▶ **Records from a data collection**
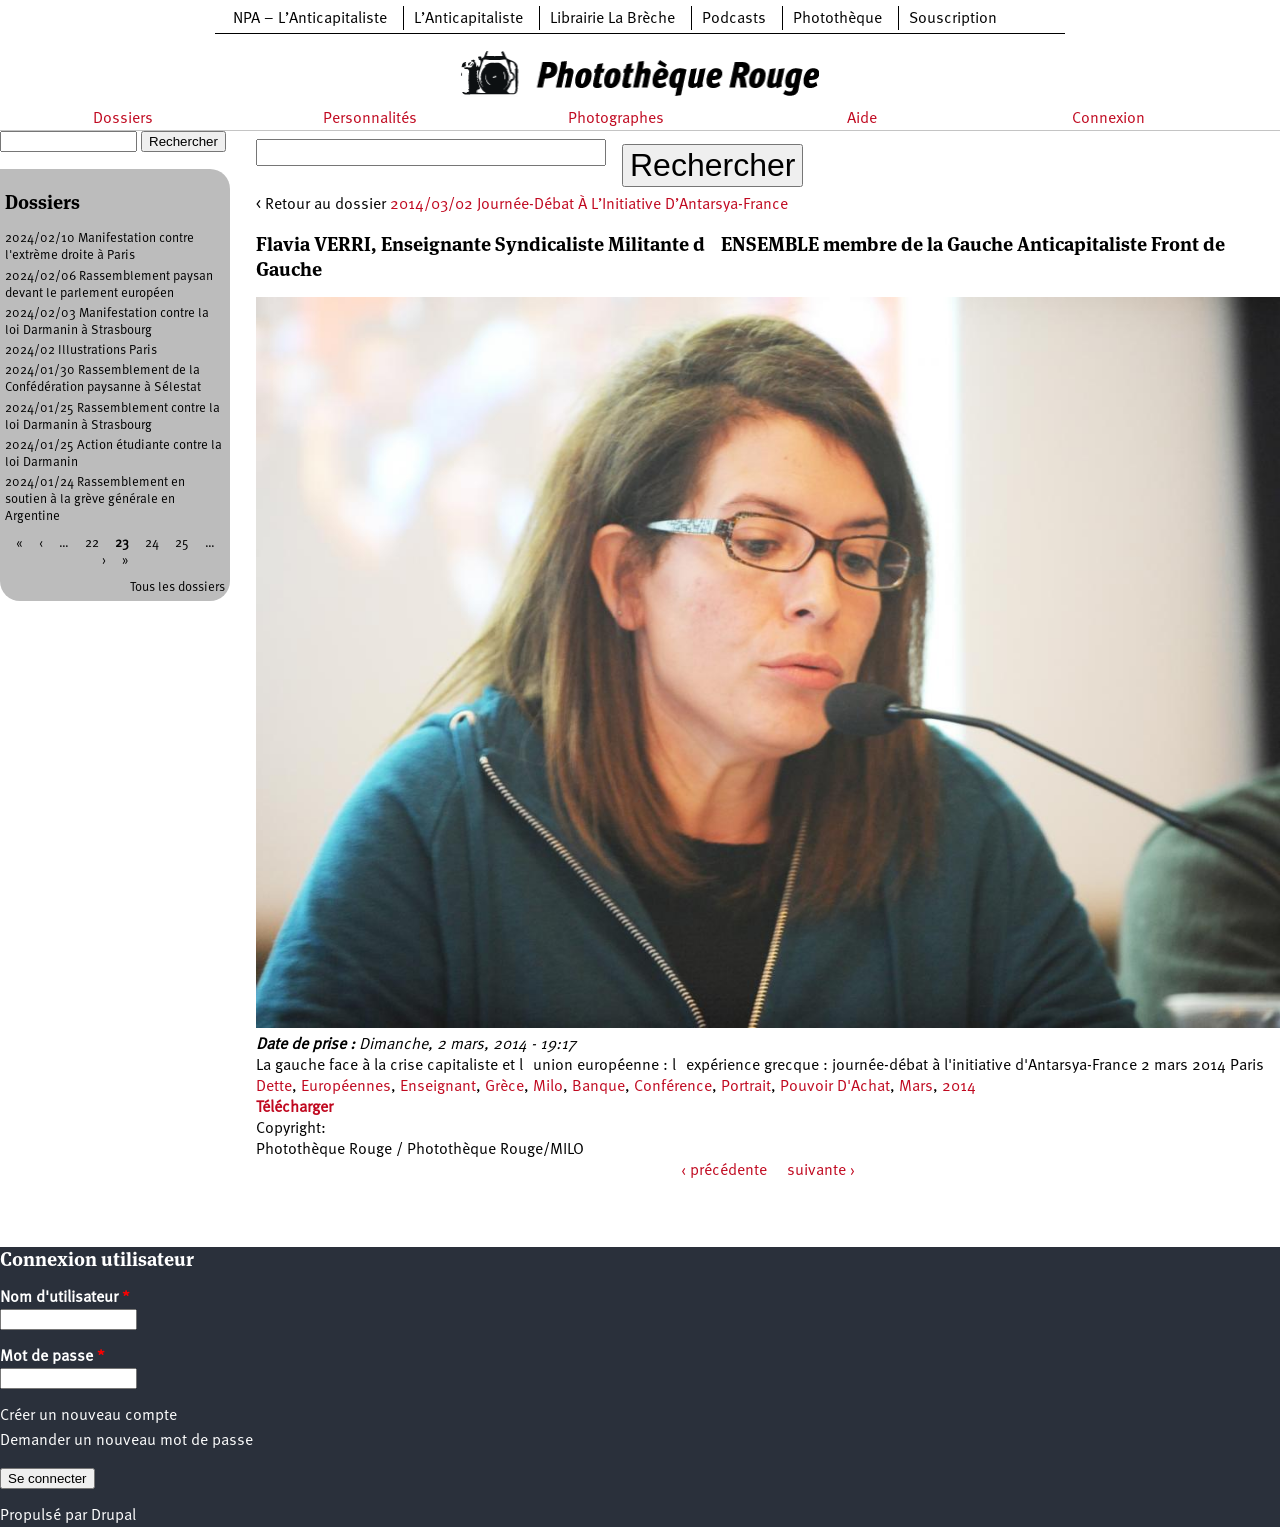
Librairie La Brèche (612, 19)
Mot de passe (52, 1357)
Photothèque (837, 19)
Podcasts (734, 19)
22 (92, 543)
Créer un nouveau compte (88, 1416)
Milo (548, 1087)
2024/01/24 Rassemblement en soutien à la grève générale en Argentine (95, 499)
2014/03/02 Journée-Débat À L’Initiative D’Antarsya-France (589, 205)
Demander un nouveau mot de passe (126, 1441)
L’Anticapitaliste (468, 19)
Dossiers (123, 119)
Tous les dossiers (177, 587)
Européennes (346, 1087)
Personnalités (370, 119)
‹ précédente (724, 1171)
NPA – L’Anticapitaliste (310, 19)
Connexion (1108, 119)
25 (182, 543)
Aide (862, 119)
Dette (274, 1087)
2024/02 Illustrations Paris (81, 350)
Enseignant (438, 1087)
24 (152, 543)
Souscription (953, 19)
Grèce (504, 1087)
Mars (916, 1087)
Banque (598, 1087)
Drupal (113, 1516)
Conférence (673, 1087)
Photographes (616, 119)
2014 (959, 1087)
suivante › (821, 1171)
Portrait (746, 1087)
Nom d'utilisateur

▶ **Task brief**
All lines in the data that contain the word "nouveau" should be copied.

▶ **Task result**
Créer un nouveau compte (88, 1416)
Demander un nouveau mot de passe (126, 1441)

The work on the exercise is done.